* Exercise: Pictures aside, can you reproduce the records word for word?

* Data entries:
--- START ---

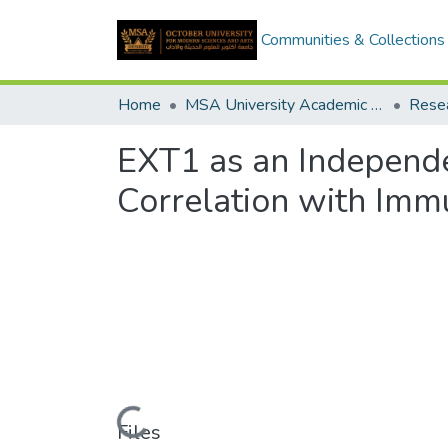
Communities & Collections
Home
MSA University Academic Research
EXT1 as an Independe
Correlation with Immu
Loading...
Files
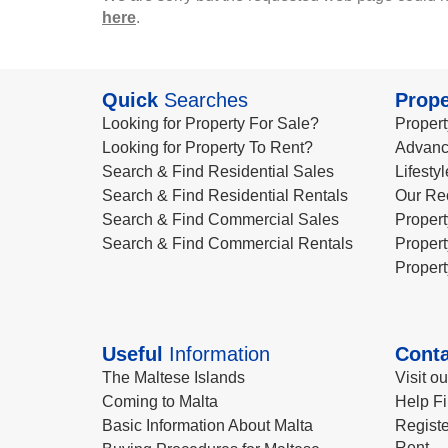
here
.
Quick
Searches
Prope
Looking for Property For Sale?
Propert
Looking for Property To Rent?
Advanc
Search & Find Residential Sales
Lifesty
Search & Find Residential Rentals
Our Re
Search & Find Commercial Sales
Propert
Search & Find Commercial Rentals
Propert
Propert
Useful
Information
Conta
The Maltese Islands
Visit o
Coming to Malta
Help Fi
Basic Information About Malta
Registe
Rent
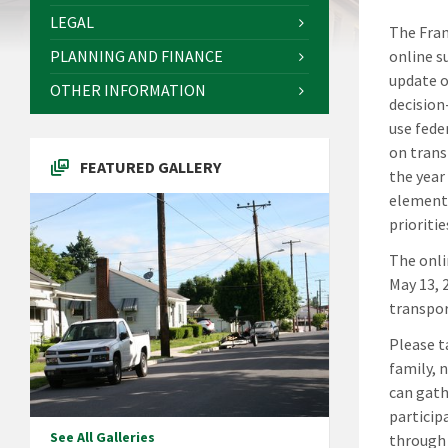
LEGAL
The Fran
PLANNING AND FINANCE
online s
update o
OTHER INFORMATION
decision
use fede
on trans
FEATURED GALLERY
the year
element 
prioritie
The onli
May 13, 
transpor
Please t
family, 
can gath
particip
See All Galleries
through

--- END ---

* Answer to the exercise:
Communities & Collections
Home
MSA University Academic Research
EXT1 as an Independe
Correlation with Immu
Loading...
Files
here
.
Quick
Searches
Prope
Looking for Property For Sale?
Propert
Looking for Property To Rent?
Advanc
Search & Find Residential Sales
Lifesty
Search & Find Residential Rentals
Our Re
Search & Find Commercial Sales
Propert
Search & Find Commercial Rentals
Propert
Propert
Useful
Information
Conta
The Maltese Islands
Visit o
Coming to Malta
Help Fi
Basic Information About Malta
Registe
Rent
LEGAL
The Fran
PLANNING AND FINANCE
online s
update o
OTHER INFORMATION
decision
use fede
on trans
FEATURED GALLERY
the year
element 
prioritie
The onli
May 13, 
transpor
Please t
family, 
can gath
particip
See All Galleries
through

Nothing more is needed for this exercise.